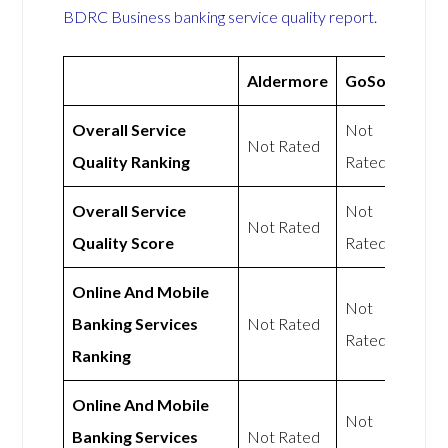
BDRC Business banking service quality report
.
Aldermore
GoSolo
Overall Service
Not
Not Rated
Quality Ranking
Rated
Overall Service
Not
Not Rated
Quality Score
Rated
Online And Mobile
Not
Banking Services
Not Rated
Rated
Ranking
Online And Mobile
Not
Banking Services
Not Rated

• _PROBLEM_
Could you output every record above exactly as written, leaving out the pictures?

• _ANSWER_
BDRC Business banking service quality report
.
Aldermore
GoSolo
Overall Service
Not
Not Rated
Quality Ranking
Rated
Overall Service
Not
Not Rated
Quality Score
Rated
Online And Mobile
Not
Banking Services
Not Rated
Rated
Ranking
Online And Mobile
Not
Banking Services
Not Rated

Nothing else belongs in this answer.